IN the history of education the seventeenth century is a period of much interest and importance. It is a time of earnest thought, of noble expression, and of zealous and faithful effort; yet throughout the century educational progress is at best sporadic. For education, it is a century of preparation. That the reformers of the period were thus pioneers whose endeavor bore, for the most part, little immediate fruit, was an almost inevitable consequence of the circumstances of their day.

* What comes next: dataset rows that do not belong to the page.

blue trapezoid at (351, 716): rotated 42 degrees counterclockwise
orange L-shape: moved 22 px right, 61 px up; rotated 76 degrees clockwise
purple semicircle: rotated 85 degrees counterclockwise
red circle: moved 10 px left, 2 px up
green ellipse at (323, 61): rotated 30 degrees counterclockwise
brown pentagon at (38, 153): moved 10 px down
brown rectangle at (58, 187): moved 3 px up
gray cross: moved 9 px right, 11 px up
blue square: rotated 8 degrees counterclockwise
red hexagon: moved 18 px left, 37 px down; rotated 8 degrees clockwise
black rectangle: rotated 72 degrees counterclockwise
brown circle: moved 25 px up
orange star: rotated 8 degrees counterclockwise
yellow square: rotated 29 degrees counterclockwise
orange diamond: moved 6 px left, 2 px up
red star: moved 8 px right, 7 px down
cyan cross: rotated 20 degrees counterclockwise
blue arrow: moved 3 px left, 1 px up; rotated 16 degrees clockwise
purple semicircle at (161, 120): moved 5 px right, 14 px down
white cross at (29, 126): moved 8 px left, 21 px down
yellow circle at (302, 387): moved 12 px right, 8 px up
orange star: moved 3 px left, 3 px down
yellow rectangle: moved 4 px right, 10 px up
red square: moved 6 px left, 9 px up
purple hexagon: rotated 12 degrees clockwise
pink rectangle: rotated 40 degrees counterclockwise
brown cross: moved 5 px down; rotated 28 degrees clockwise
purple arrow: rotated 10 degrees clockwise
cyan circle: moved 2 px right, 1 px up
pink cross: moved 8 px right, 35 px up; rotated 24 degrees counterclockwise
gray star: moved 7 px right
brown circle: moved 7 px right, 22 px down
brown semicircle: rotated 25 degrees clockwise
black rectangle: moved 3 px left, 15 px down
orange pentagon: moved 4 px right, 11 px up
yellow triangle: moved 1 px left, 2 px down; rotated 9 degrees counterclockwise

Theirs was an age of reorganization in religion, in political life, and in philosophy and science. The Thirty Years’ War and the Civil War in England were conflicts in which the basis of modern religious toleration was laid in suffering and desolation. In America the Colonies were begun. In England the continued struggle with the House of Stuart resulted in the assurance of political liberty, to be secured at length by an evolution without the price of blood which the Continent, and especially France, had later on to pay. On the Continent itself, despotisms, big and little, were strengthened, often to the direct detriment of education. Meanwhile modern science had its birth in the work of many a courageous intellectual adventurer, from Kepler and Galileo, astronomers, to Harvey, physiologist.

Francis Bacon was herald and journalist of that revolt against scholasticism which attacked mediæval error and superstition by the new method of observation, experiment, and inductive reasoning. With the writings of Descartes and his contemporaries began modern philosophy. In a century of such spiritual and material disturbance, what wonder that there should have been much inspiration to educational effort, with but little fixed accomplishment?

A new world of knowledge had already been partly explored; but the schoolmasters had not entered it, and it was only years afterward that science became even meagerly available for school purposes. A new method had also been discovered, a method not more important in the search for truth than in the attainment of intellectual freedom; but the schoolmasters did not know it, or thought less of intellectual freedom than of more obvious results in linguistic proficiency. A new need for universal education had begun to be foreseen; but to the schoolmasters of the seventeenth century democracy was not even a Utopian promise. Schools remained, therefore, narrow in curriculum and authoritative in method, and education the opportunity of the privileged. Writers on practical school keeping, such as John Brimsley and Charles Hoole, were more concerned over improvements in the teaching of the classics than over fundamental changes in programs of study, in the spirit of instruction and discipline, or in the extension of educational opportunity.